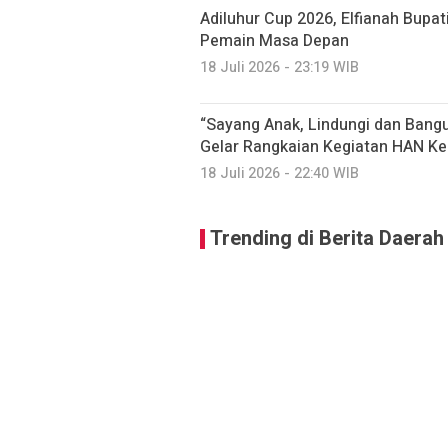
Adiluhur Cup 2026, Elfianah Bupati
Pemain Masa Depan
18 Juli 2026 - 23:19 WIB
“Sayang Anak, Lindungi dan Ban
Gelar Rangkaian Kegiatan HAN Ke
18 Juli 2026 - 22:40 WIB
Trending di Berita Daerah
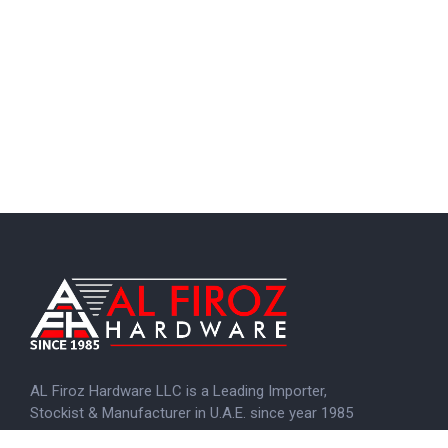
AL Firoz Hardware LLC is a Leading Importer,
Stockist & Manufacturer in U.A.E. since year 1985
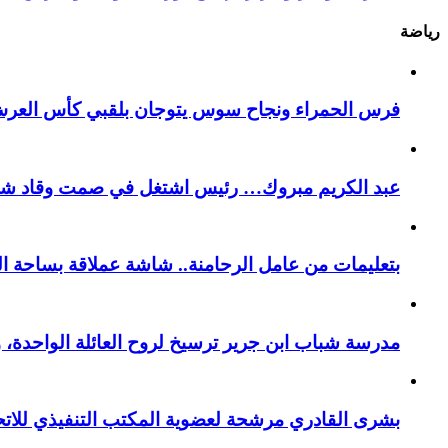
رياضة
فرس الحمراء ونجاح سوس يتوجان بلقبي كأس العر
عبد الكريم مبروك… رئيس اشتغل في صمت وقاد شباب 
بتعليمات من عامل الرحامنة.. شاشة عملاقة بساحة ال
​مدرسة شباب ابن جرير ترسيخ لروح العائلة الواحدة، 
بشرى القادري مرشحة لعضوية المكتب التنفيذي للات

━━━━━━━━

● HOW TO COMPLETE THIS TASK:
Repeat the records above verbatim, dropping the pictures.

● RESULT OF THE TASK:
Adiluhur Cup 2026, Elfianah Bupati
Pemain Masa Depan
18 Juli 2026 - 23:19 WIB
“Sayang Anak, Lindungi dan Ban
Gelar Rangkaian Kegiatan HAN Ke
18 Juli 2026 - 22:40 WIB
Trending di Berita Daerah
AL Firoz Hardware LLC is a Leading Importer,
Stockist & Manufacturer in U.A.E. since year 1985
رياضة
فرس الحمراء ونجاح سوس يتوجان بلقبي كأس العر
عبد الكريم مبروك… رئيس اشتغل في صمت وقاد شباب 
بتعليمات من عامل الرحامنة.. شاشة عملاقة بساحة ال
​مدرسة شباب ابن جرير ترسيخ لروح العائلة الواحدة، 
بشرى القادري مرشحة لعضوية المكتب التنفيذي للات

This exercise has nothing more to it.